Packing for A Hike requires ensuring you have the equipment needed to keep you safe and comfortable in the wilderness, know how to use it, and not carry more weight than needed.

It is recommended that hikers travel with only essential items for personal safety. When hiking longer distances, we recommend storing unnecessary luggage at your hotel.


We encourage you to purchase a lightweight, comfortable backpack that will provide you with free movement without pain or irritation of your muscles and joints. An appropriate backpack should release the weight from your back and shoulders to more evenly distribute it throughout your hips and legs. Before selecting a multi-day backpacking pack, we suggest getting fitted at a professional gear store.

Footwear & Clothes

The shoes you choose to walk in should be well broken in, comfortable, and well-fitted, or you may experience painful blisters. Clothing should be modest for certain parts of the trail, high quality, quick-drying, and moisture-wicking to provide the most comfort. Be sure to check the weather forecasts for the duration of your trek and bring the necessary weather gear.

Consider bringing lightweight, calorie-dense, and electrolyte-filled (salts and sugars) snacks and meals; load up on proteins and carbohydrates.

Your shoes should have a stiff sole and ankle support, such as light hiking boots or trail running shoes, and they should be comfortable. We recommend trying on the shoes you plan to hike in later in the day after walking a few miles, as your feet tend to swell during the day and after walking longer distances. Try to wear the same socks with your footwear when trying on the shoes. All of this preparation will contribute to your overall comfort on the trail.

Socks made of merino wool and synthetic materials wick sweat better than cotton socks, so if you have a history of blister development, we suggest wearing a thin liner sock underneath your regular hiking socks. You can also avoid blister development by keeping your feet clean and dry (prevent chafing with baby powder), air out your feet by taking breaks to do so and bringing comfortable sandals or flip-flops for evenings. We recommend not wearing waterproof boots or shoes, as these are not necessary and may contribute to blister development by preventing airflow.

REI’s Expert Advice website contains a wide range of other suggestions, tutorials, and articles from outdoor experts on gear selection and packing.

Essentials for Hiking!

Backpack: Light backpack, 15-25 liters (1 Day Trip), Medium backpack. 25-45 liters (Multi-Day Trip), Camping backpack, 35-60 liters (Camping Trip).

Navigation: Map, GPS, Compass & Guidebook.
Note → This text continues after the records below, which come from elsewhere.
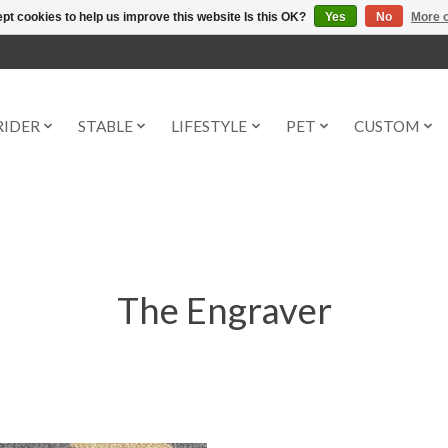
pt cookies to help us improve this website Is this OK?
Yes
No
More o
RIDER
STABLE
LIFESTYLE
PET
CUSTOM
The Engraver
Hydration: In winter (2L/Person), In Summer (4L/Person), check for locations to refill the water during your hike. Bringing juice is recommended too.

Nutrition’s: Snacks high in energy and protein, including nuts and fruit, granola bars, or energy bars, Packed food like Tuna and beans.

Illumination: Flashlight, Headlamp and extra batteries, consider lighting a fire in this case you need waterproof matches, Lighter.

First Aid Kit:

  • Bandages and plasters
  • Moleskin or another blister treatment
  • Antiseptic wipes to clean wounds
  • Pain reliever/fever reducer, such as acetaminophen/paracetamol or ibuprofen
  • Antihistamine, such as Benadryl (diphenhydramine)
  • EpiPen or other epinephrine auto-injector in case of bee-sting allergy
  • Tweezers
  • Sanitary gloves

Sun Protection: Sunscreen, lip balm with SPF, sunglasses, Wide-brimmed hat, long sleeves shirts, long pants, bandana or scarf.

Repair & Tools: Pocket knife or multitool, Strips of duct tape, Needles and strong thread, Repair kits for any items in your pack (e.g., inflatable mats, stoves).

Sanitation: Travel towel, Soap and/or hand sanitizer, Personal toiletries, Toilet paper and Extra plastic bags to pack out garbage

Sleeping & Emergency Shelters: Lightweight backpacking, sleeping bag or quilt, sleeping pad (important for insulation as well as comfort), Light tarp and ropes to pitch it, fire starter, Tent or tarp, lightweight.

Cooking: Multi-fuel camp stove, Cookware (pots, cups, and utensils), Cookstove, fire starter (note airline restrictions).

Insulation & Clothes:

  • Extra shirt or jacket, 1-2 extra pairs of pants, undergarments
  • Rain layer (if hiking in the winter)
  • Insulated jacket (if hiking in the winter)
  • Changes of clothes, especially socks
  • Clothing for all weather conditions: hot, cold, sunny, rainy, snowy and windy
  • Flip-flops or other evening/camp footwear.